Her exclamation came as we both came barging through the kitchen door together, sniping at each other, arguing loudly, before the extraordinary vision before us stopped us in our tracks. A devastatingly attractive man, tanned, blond, with eyes nearly as blue as Johnny’s and wearing black jeans and a white T-shirt, was sitting at the little scullery table eating a bowl of Frosties.

“Blimey!” Claudia added, just for good measure. “Adorns!”

He got to his feet in confusion. “God, I’m so sorry. My father said you were out and that he was going to babysit or something. I had no idea – you must think I’m appalling, sitting here eating your food.” He smiled an apologetic but faintly winning smile.

“Good gracious, you must be Lance then,” I said, recovering, and coolly extending my hand. Would I extend a hand to Alf? I wondered.

He shook it warmly, grin still in place.

“That’s it. I’m really sorry if I surprised you, but I’ve been travelling for about six hours and my father said you wouldn’t mind.” He gestured to the bowl.

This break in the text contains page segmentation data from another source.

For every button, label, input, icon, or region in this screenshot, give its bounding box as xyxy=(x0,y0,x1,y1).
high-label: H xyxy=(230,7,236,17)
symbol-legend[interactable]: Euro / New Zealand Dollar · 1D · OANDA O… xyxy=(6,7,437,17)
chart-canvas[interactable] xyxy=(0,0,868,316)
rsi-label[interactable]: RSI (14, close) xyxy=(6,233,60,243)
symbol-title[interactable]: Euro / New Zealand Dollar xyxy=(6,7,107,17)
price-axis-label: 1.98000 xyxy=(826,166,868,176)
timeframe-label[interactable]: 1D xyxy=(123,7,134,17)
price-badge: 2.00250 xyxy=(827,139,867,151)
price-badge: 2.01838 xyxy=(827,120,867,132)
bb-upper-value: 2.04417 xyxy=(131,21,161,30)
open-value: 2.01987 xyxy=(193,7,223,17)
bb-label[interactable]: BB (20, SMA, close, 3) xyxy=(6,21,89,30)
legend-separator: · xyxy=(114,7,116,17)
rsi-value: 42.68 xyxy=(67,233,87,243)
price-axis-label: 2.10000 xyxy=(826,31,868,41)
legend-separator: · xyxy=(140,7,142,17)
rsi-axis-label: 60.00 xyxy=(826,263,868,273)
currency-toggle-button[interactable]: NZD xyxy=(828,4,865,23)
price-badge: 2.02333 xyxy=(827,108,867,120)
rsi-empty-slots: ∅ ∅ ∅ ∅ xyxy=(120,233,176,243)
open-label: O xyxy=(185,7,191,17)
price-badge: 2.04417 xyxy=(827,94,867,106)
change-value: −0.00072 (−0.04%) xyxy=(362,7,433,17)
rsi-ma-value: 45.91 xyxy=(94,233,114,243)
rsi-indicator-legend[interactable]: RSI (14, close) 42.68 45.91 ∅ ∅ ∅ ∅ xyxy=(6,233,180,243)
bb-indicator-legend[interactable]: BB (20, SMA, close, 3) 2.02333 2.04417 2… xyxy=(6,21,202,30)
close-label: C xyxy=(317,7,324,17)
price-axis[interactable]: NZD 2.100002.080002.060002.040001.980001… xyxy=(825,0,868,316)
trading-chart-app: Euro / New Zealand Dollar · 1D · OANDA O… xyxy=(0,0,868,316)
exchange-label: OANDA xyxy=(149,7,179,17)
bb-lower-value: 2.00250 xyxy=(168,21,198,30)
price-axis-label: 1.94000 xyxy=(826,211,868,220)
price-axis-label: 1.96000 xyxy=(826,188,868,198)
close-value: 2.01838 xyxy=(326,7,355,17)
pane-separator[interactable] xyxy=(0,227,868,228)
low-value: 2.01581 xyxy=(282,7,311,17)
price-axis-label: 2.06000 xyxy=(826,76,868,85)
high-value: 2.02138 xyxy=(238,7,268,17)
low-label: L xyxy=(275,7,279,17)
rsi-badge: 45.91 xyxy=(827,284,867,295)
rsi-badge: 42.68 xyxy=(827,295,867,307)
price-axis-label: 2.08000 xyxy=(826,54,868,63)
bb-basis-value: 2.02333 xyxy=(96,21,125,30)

“No! No, not at all.” Heavens. My father? Not Dad? Pop? The old man? And when had any of my other workers ever got up when I’d come into a room? Most of them promptly sat down.

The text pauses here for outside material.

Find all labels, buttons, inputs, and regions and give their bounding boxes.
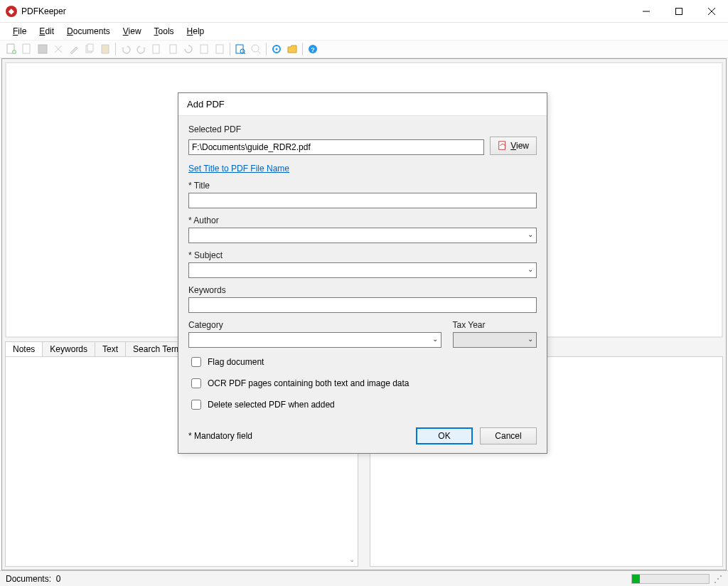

“We’ve got Coco Pops too,” piped up Claudia, “if you prefer?” She dashed to the cupboard and flung it open, brandishing the packet, grinning rather too widely.

“That’ll do, Claudia,” I said briskly. “Go and brush your teeth, please.”

But Claudia didn’t move. And after a moment I realised we were both just sort of staring at Lance. He really was very, very good-looking. Suddenly I came to.

“Right! Well, I must be off. I take it you’re joining your da – father while he baby-sits for Claudia, so if you could just tell him I’ll be back at about – ”

“Right here, luv,” said Mac, coming in through the kitchen door behind me, wiping his hands on a rag. “Just bin checking the generator down in the cellar, went a bit haywire the ower day. You’ve met my boy then?” He nodded at Lance.

“Yes! Yes, indeed.” I smiled brightly. “And I hope he’s recovered from his journey.” I frowned. “Was it really six hours, Lance? From Billericay?”

“Oh no,” he laughed. “Florence. I had a couple of days off, you see, and I’ve got a bit of a thing about Botticelli so I went to have a look at those fabulous paintings in the Uffizi gallery again. My God, that guy could wield a brush. Have you seen them?”

“Oh! Um, yes.”

“When, Mum?”

“Oh, years ago, darling, when you were a baby.”

“But I thought you said you’d never bee – ”

“Now run along, Claudes, there’s a good girl. Half an hour of television and then bed, OK?” I turned to Mac. “You know where I am, don’t you?”

“Number 32, down the other end. The sequinned busybody.” He looked at me approvingly. “You look smashing, by the way, luv, don’t she, Lance?”

“I think that’s something of an understatement,” grinned Lance. “Have a good time.”

“Will do,” I managed as I scuttled to the door.

I shut it gratefully behind me. Phew. Feeling a bit hot in there, for some reason. Bit sort of sweaty-palmed. I tripped thankfully down the steps. Suddenly I stopped, wrapped my shawl dramatically around my shoulders, lifted one eyebrow and growled, “I think that’s something of an understatement.” I giggled, then tried it again as I turned left down the street, poshing up the accent until I resembled the Duke of Devonshire. Really, I mused, if it weren’t for his obvious parentage I would never have guessed his provenance. One tiny clue, though, I thought with a grin, as I skipped along the cobbled street towards the Abbey, my heart feeling lighter and my step quickening by the second: Florence, the lifting of the bottom from the chair and the educated accent were all very fine, but if I wasn’t very much mistaken I was sure I’d caught a glimpse of a gold chain nestling beneath that T-shirt. I’d also spotted a tin of Old Virginia and a packet of Rizzlers on the table, too. Still, I reflected as I reached Nanette’s steps, the vast old Abbey towering right above me now, pale and golden in a beautiful evening sky, he might be more interesting than most labourers to have around. He was certainly more decorative.